Java PNG Image Compression Using OpenViewerFX and Thumbnailator: Pitfalls and Solutions
This article documents the challenges of compressing PNG images in Java, demonstrates why Thumbnailator can increase file size, and presents a practical solution using OpenViewerFX together with Thumbnailator, including code examples, Maven dependencies, and important implementation notes.
The company needed to reorganize file‑upload handling and compress user‑uploaded images to save bandwidth, but most existing solutions only compress JPG files, leaving PNG compression largely unsupported in Java.

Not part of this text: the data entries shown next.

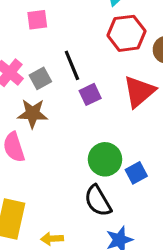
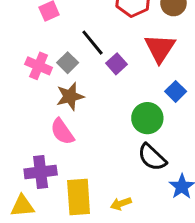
blue square: (136, 173) -> (176, 91), moved

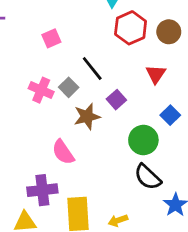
red triangle: (160, 48) -> (156, 74), size x0.7
purple square: (117, 64) -> (116, 100), moved
brown star: (70, 96) -> (87, 117), moved

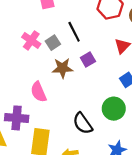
green circle: (143, 140) -> (114, 109), moved
black semicircle: (148, 177) -> (83, 123), moved

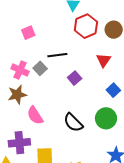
black line: (74, 32) -> (57, 55), turned -60
brown star: (62, 68) -> (17, 95), moved
black semicircle: (83, 123) -> (73, 123), moved

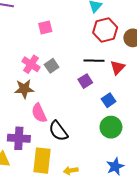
black line: (57, 55) -> (94, 61), moved
blue square: (113, 90) -> (109, 100), moved
black semicircle: (73, 123) -> (58, 131), moved

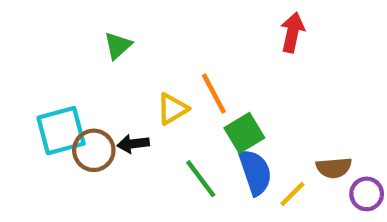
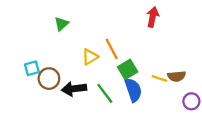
cyan square: (61, 131) -> (32, 68), size x0.6
black arrow: (133, 144) -> (74, 89), moved, size x1.5
brown semicircle: (334, 168) -> (177, 76), moved
yellow line: (292, 194) -> (159, 79), moved, turned 63

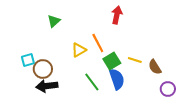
red arrow: (153, 17) -> (117, 15), moved
brown semicircle: (177, 76) -> (155, 67), turned 63
yellow line: (159, 79) -> (135, 60), moved
black arrow: (74, 89) -> (47, 86), moved

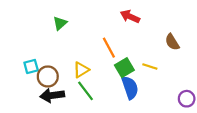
red arrow: (117, 15) -> (130, 17), turned -78
yellow triangle: (79, 50) -> (81, 70), moved
brown semicircle: (155, 67) -> (172, 42), moved
green line: (92, 82) -> (86, 91), moved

Using Google’s Thumbnails library initially seemed promising because it claims to handle both JPG and PNG, yet practical tests showed that PNG files became larger after compression (e.g., 47 KB grew to 80 KB), as reported in GitHub issue #77 .
Two alternative approaches were investigated: (1) the open‑source PDF rendering tool OpenViewerFX , which includes a TinyPNG‑like algorithm, and (2) java-png-compress-util that wraps the libimagequant library via JNI. The decision was to adopt OpenViewerFX for PNG compression.

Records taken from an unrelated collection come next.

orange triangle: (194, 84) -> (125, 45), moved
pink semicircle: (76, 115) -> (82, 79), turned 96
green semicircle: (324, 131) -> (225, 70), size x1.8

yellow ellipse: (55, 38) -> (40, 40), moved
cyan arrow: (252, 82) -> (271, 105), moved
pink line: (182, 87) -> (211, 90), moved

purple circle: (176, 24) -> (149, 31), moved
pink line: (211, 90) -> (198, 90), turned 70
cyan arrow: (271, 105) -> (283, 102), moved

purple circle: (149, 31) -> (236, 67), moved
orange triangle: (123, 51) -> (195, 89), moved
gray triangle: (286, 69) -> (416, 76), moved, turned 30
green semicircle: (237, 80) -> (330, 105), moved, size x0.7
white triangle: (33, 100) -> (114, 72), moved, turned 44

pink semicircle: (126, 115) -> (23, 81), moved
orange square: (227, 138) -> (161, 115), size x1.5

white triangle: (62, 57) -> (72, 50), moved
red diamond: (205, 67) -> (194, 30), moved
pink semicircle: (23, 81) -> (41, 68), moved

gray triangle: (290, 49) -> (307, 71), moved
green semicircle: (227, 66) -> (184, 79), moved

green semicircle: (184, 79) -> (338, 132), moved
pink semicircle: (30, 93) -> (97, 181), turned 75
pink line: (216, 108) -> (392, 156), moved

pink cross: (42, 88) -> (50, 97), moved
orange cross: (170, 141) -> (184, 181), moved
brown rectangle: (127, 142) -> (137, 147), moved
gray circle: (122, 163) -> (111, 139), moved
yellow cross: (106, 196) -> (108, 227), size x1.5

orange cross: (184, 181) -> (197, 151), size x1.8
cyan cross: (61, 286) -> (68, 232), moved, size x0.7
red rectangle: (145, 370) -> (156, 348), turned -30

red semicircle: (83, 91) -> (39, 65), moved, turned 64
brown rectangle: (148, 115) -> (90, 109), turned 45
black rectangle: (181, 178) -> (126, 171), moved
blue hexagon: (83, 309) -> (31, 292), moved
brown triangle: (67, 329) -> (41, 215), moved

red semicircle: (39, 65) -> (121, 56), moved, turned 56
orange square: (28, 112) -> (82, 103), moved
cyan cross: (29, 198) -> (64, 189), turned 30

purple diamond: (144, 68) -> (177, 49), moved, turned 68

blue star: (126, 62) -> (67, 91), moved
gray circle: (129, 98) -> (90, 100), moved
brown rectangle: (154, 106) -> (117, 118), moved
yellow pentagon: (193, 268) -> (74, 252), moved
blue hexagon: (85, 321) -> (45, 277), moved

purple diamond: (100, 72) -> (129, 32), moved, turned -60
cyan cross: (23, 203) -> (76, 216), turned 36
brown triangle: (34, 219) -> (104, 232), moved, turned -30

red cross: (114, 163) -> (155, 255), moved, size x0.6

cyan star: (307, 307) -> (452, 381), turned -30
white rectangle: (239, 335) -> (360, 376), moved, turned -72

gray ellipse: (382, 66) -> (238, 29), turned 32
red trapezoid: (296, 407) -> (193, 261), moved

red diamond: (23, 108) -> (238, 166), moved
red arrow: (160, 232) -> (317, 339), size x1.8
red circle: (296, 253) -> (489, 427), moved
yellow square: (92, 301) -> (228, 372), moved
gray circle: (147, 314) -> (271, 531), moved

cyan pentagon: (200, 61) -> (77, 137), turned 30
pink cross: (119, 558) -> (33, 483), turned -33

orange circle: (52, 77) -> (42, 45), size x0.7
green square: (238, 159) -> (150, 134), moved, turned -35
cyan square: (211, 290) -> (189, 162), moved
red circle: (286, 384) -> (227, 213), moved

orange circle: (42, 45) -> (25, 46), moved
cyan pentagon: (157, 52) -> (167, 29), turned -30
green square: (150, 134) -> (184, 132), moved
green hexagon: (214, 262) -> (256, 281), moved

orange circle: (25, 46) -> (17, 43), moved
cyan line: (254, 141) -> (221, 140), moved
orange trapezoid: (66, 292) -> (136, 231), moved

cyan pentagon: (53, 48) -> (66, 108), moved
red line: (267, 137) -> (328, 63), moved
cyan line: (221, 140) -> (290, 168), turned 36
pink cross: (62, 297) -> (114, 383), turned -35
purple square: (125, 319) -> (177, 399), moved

Testing OpenViewerFX with the original expert22.png showed no size change, but a different image was successfully reduced to just over 100 KB, confirming the library’s effectiveness.

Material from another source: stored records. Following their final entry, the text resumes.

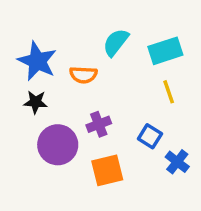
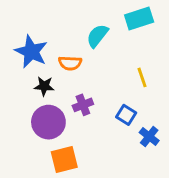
cyan rectangle: (165, 51) -> (139, 19), moved
black star: (36, 102) -> (44, 86), moved
orange square: (107, 170) -> (64, 159), moved

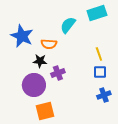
black star: (44, 86) -> (40, 61), moved
blue square: (126, 115) -> (100, 72), moved, turned -32
blue cross: (149, 136) -> (104, 95), turned 32

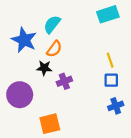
cyan semicircle: (68, 25) -> (52, 24), moved
orange semicircle: (49, 44) -> (54, 49), turned -56
purple circle: (34, 85) -> (20, 95), moved

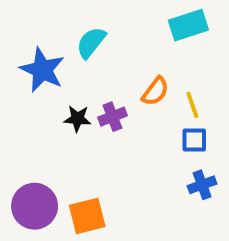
orange semicircle: (54, 49) -> (155, 91), moved
purple cross: (64, 81) -> (112, 117), moved
purple circle: (20, 95) -> (35, 206), moved

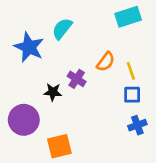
purple cross: (112, 117) -> (77, 79), turned -36
black star: (77, 119) -> (53, 92), moved
purple circle: (35, 206) -> (24, 120), moved

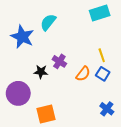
orange semicircle: (106, 62) -> (83, 74), moved
blue square: (132, 95) -> (103, 74), turned 32
blue cross: (137, 125) -> (107, 109), moved, turned -32

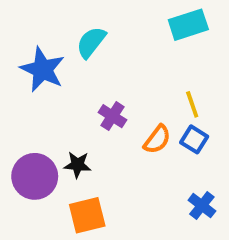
black star: (41, 72) -> (77, 165), moved

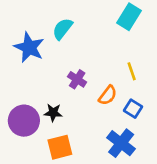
cyan rectangle: (188, 25) -> (129, 17), turned -40
blue square: (194, 139) -> (133, 109), moved
blue cross: (202, 206) -> (121, 143), moved, size x1.5

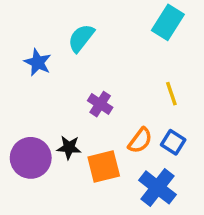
blue star: (29, 47) -> (38, 62), size x0.7
orange semicircle: (108, 95) -> (140, 141), moved
orange square: (60, 147) -> (104, 167), moved

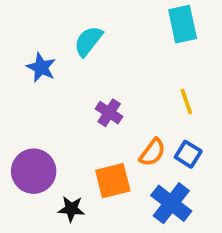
cyan rectangle: (168, 22) -> (183, 24), turned -44
black star: (69, 147) -> (71, 209), moved

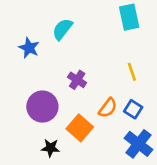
purple circle: (34, 171) -> (42, 107), moved
orange square: (113, 181) -> (80, 128), turned -35
blue cross: (171, 203) -> (138, 144), moved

The implementation adds the following Maven dependencies:
<dependency>
<groupId>net.coobird</groupId>
<artifactId>thumbnailator</artifactId>
<version>0.4.20</version>
</dependency>
<!-- https://mvnrepository.com/artifact/org.jpedal/OpenViewerFX -->
<dependency>
<groupId>org.jpedal</groupId>
<artifactId>OpenViewerFX</artifactId>
<version>6.6.14</version>
</dependency>Key compression logic is encapsulated in the compressFile method, which validates the file extension, reads the image, optionally resizes it, sets TYPE_INT_ARGB for PNG, applies Thumbnails processing, and finally invokes PngCompressor.compress from OpenViewerFX for PNG files.
Important notes include: (1) when using Thumbnails on PNG, BufferedImage.TYPE_INT_ARGB must be set to avoid black backgrounds; (2) animated PNGs (or GIFs) lose their animation after compression.
In conclusion, the article shares a concise, reproducible solution for Java‑based PNG compression, helping developers avoid common pitfalls and save time when selecting third‑party libraries.